The response was both amazing (in sheer number of replies) and enlightening.
Some of the things that emerged were:

More than half the country has never heard of ‘home visits’, let alone had one.
A majority of the country’s schools go straight into full time (sometimes with a proviso that those who want a gentler start can have it).

Many people believe that this policy is the very opposite of ‘settling’ because they are forced to use unfamiliar childminders for these odd 3 or 4 hour periods, upsetting their children at a time of change when that’s the last thing they need.

Others complain that when they have other children at different schools, it presents a logistical nightmare.

Some said that the cost of the additional childcare meant their kids would be going without some of their usual activities or treats

Others said that one or other, or both parents had to burn through most of their annual leave meaning that their family would miss out on a proper holiday that year.

A high proportion of teachers were against – some said they had experimented with this policy but generally found kids settled faster when going FT more quickly or straight away.

My personal view is that any policy whose impact is most keenly felt by those on low incomes cannot be a good thing. Those with full-time nannies or au-pairs, or those lucky enough to need only one parent to work, will probably not have been affected at all.

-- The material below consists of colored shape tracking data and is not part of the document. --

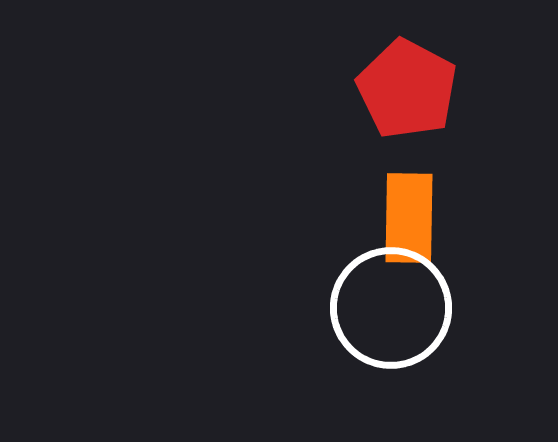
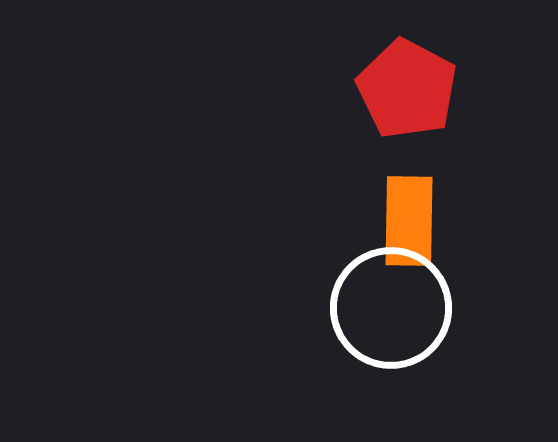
orange rectangle: moved 3 px down
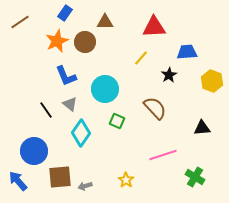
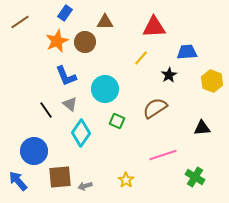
brown semicircle: rotated 80 degrees counterclockwise
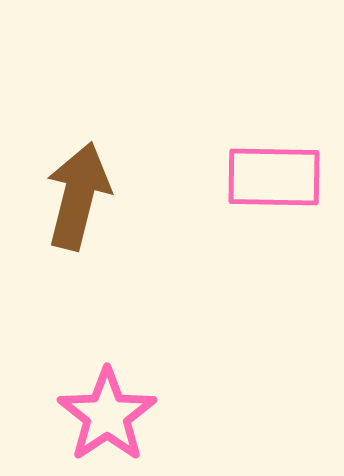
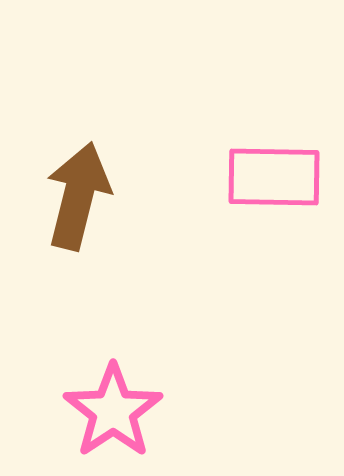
pink star: moved 6 px right, 4 px up
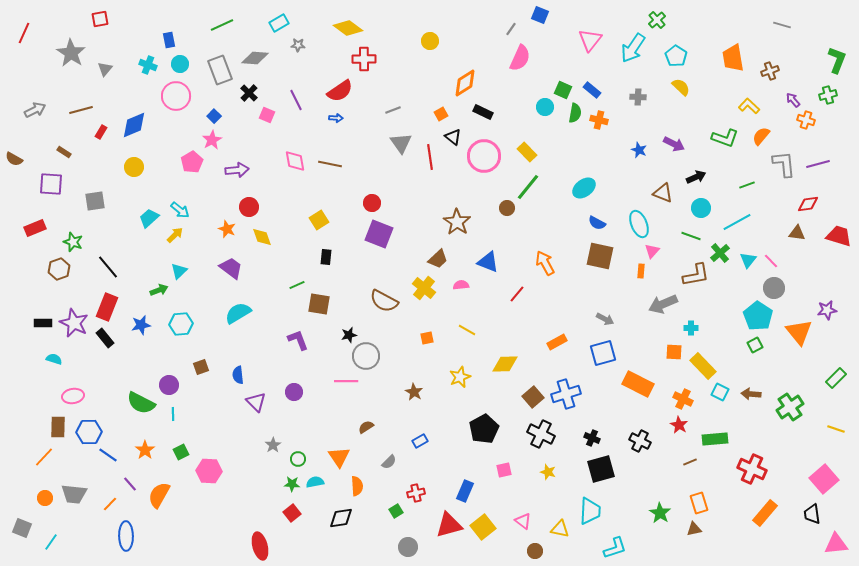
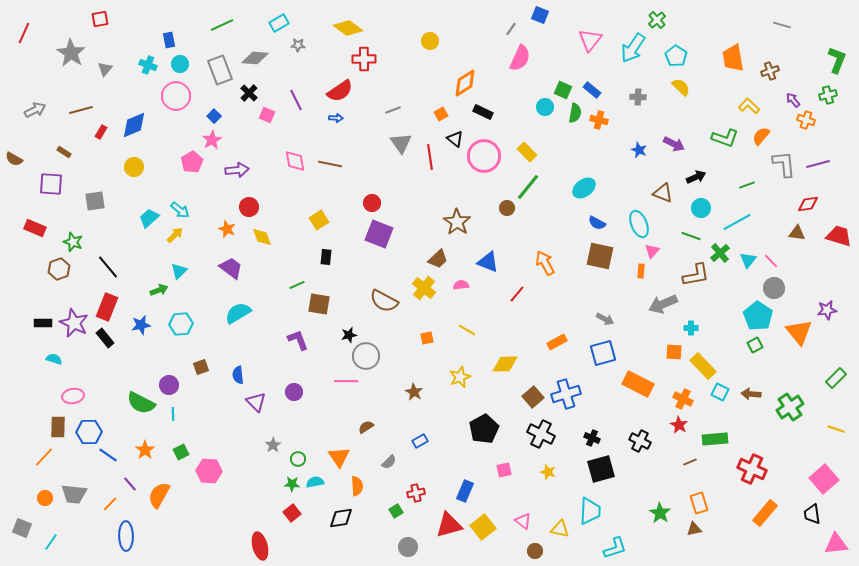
black triangle at (453, 137): moved 2 px right, 2 px down
red rectangle at (35, 228): rotated 45 degrees clockwise
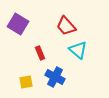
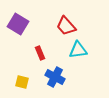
cyan triangle: rotated 48 degrees counterclockwise
yellow square: moved 4 px left; rotated 24 degrees clockwise
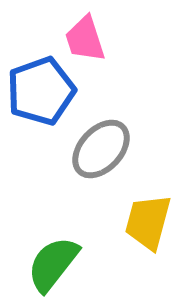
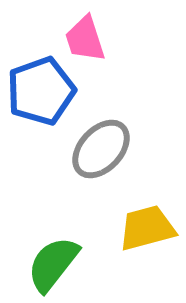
yellow trapezoid: moved 1 px left, 6 px down; rotated 60 degrees clockwise
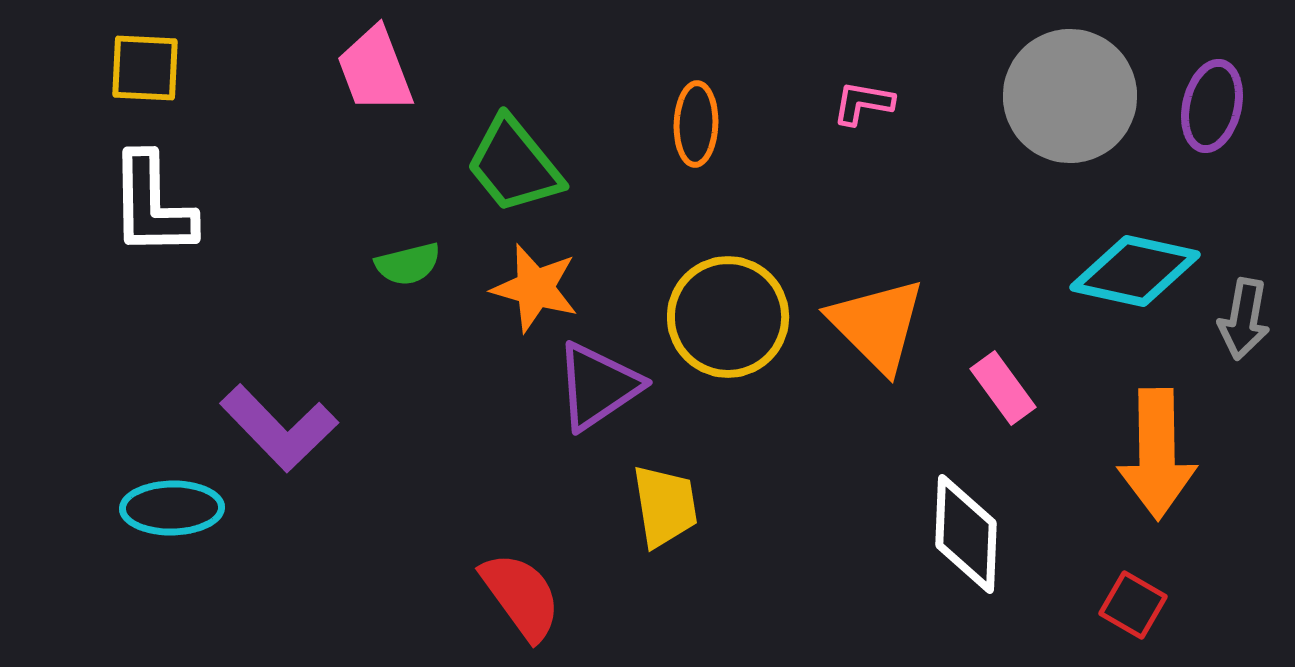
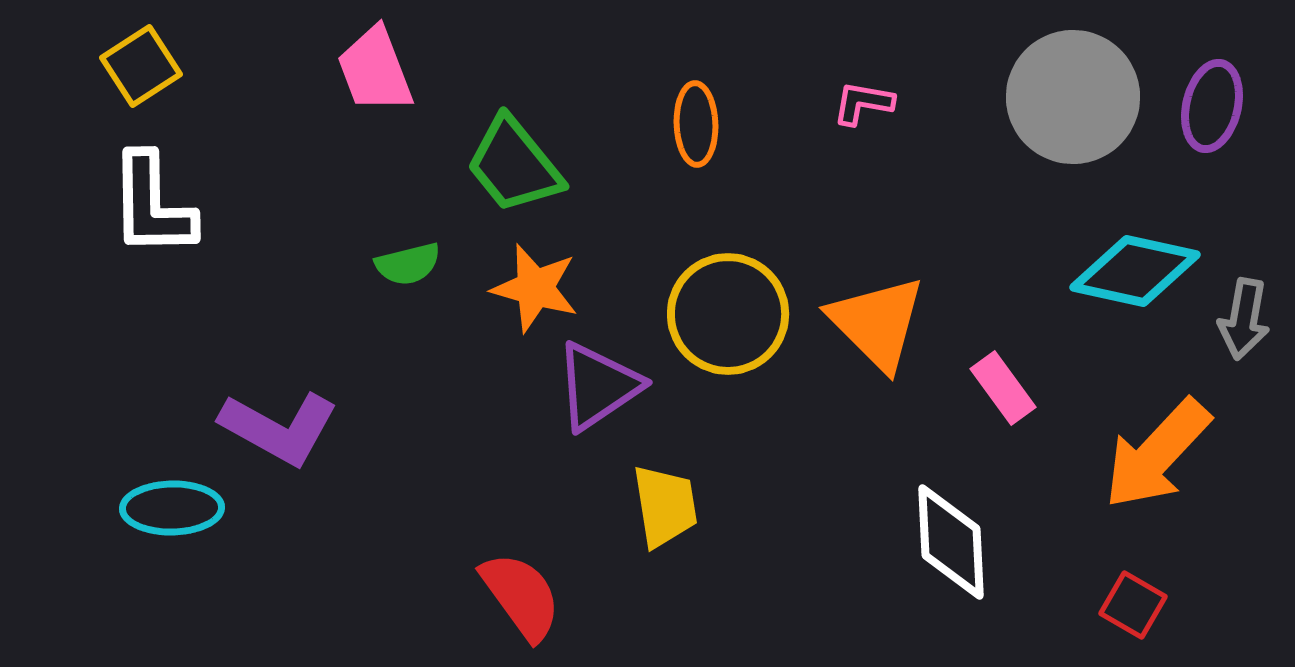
yellow square: moved 4 px left, 2 px up; rotated 36 degrees counterclockwise
gray circle: moved 3 px right, 1 px down
orange ellipse: rotated 4 degrees counterclockwise
yellow circle: moved 3 px up
orange triangle: moved 2 px up
purple L-shape: rotated 17 degrees counterclockwise
orange arrow: rotated 44 degrees clockwise
white diamond: moved 15 px left, 8 px down; rotated 5 degrees counterclockwise
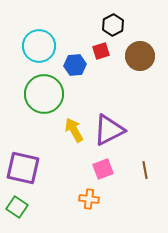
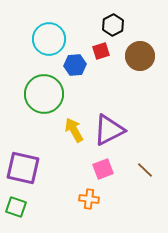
cyan circle: moved 10 px right, 7 px up
brown line: rotated 36 degrees counterclockwise
green square: moved 1 px left; rotated 15 degrees counterclockwise
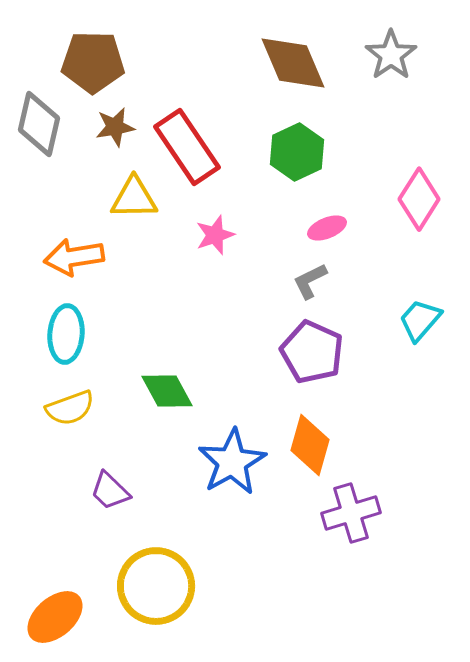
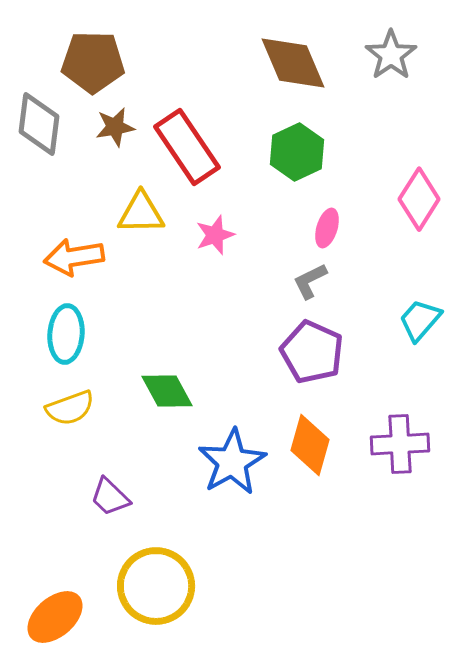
gray diamond: rotated 6 degrees counterclockwise
yellow triangle: moved 7 px right, 15 px down
pink ellipse: rotated 51 degrees counterclockwise
purple trapezoid: moved 6 px down
purple cross: moved 49 px right, 69 px up; rotated 14 degrees clockwise
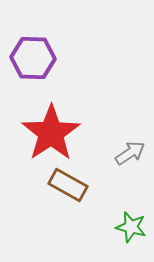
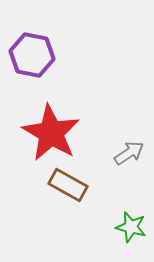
purple hexagon: moved 1 px left, 3 px up; rotated 9 degrees clockwise
red star: rotated 8 degrees counterclockwise
gray arrow: moved 1 px left
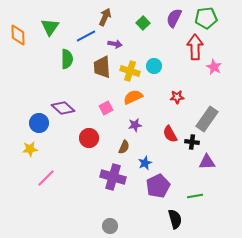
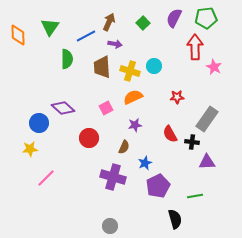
brown arrow: moved 4 px right, 5 px down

Those on minimum wage, facing a 3 week period of additional childcare costs, have my sympathy. Above all, the school should be able to offer choice – a gentle start, or straight in – then everyone can have what they believe will suit their child best.

So, armed with this knowledge, I approached the Head, shortly into term. He read these threads and, I believe, was persuaded that the school should reconsider and see how they might offer choice to parents. He only joined in January, so it was fair of him to say that his hands were somewhat tied by the arrangements that were already in place regarding ‘home visits’ and the impact on resources, but he’d see what he could do. I’m very pleased to say he was able to bring forward the provision of full-time education by three days and pledged to look carefully at ways in which that earlier start could be offered to parents next year.

I was delighted by the head’s response, but somewhat disappointed by some peoples’ reactions to what I was trying to do. I will add first that lots of people were lovely, made smart, sensible or enlightening comments, sent me messages of support and thanks for what they considered ‘sticking up for them’. However, some tended towards the dim, blinkered and downright nasty.
Some of the responses I got included (and I paraphrase)

Oh suck it up, it’s only for three weeks, stop making a fuss (I fairly sure this was from a stay at home parent unaffected by the issue)
Others were quite beyond belief and went something like….

Schools know best, they’ve been doing this for donkeys’ years, so don’t question their policies because you’re undermining them. (as if we’re supposed to uncritically accept anything that a ‘professional’ or institution tells us and just pipe down?)

People said that what I was doing was a ‘waste of time’. Well, it would appear not….

People (laughably) said that by pointing out this policy impacted low-income people most was ‘inciting class hatred’. FFS, it’s a simple unalloyed fact!

People made daft (and not funny) ‘jokes’ about me ‘wanting education on in-set days next’ – ho-di-ho

Another said ‘amazed if you can approach the school respectfully I just don't think you have this in your DNA’ – er, wrong!

Anyway, some of these idiotic comments can be found on this earlier NVN thread

viewtopic.php?f=46&t=89793&hilit=excessive

However, there were also some constructive and useful comments (Thanks Liver bird) and it did reveal some interesting things… (Faced with the same situation, a teacher in Bournemouth challenged her school through the school’s adjudicator system and it ruled in her favour, leading the council to remind all schools of their obligations)

https://www.theguardian.com/education/2 ... rents-work

So anyway, the point of posting the outcome of this dialogue is so that parents can see that they are not powerless to influence school policy. Do your research, build a consensus among other parents, approach the school politely and even ways of doing things that have been settled policy for some years, possibly decades, can be rethought and improved.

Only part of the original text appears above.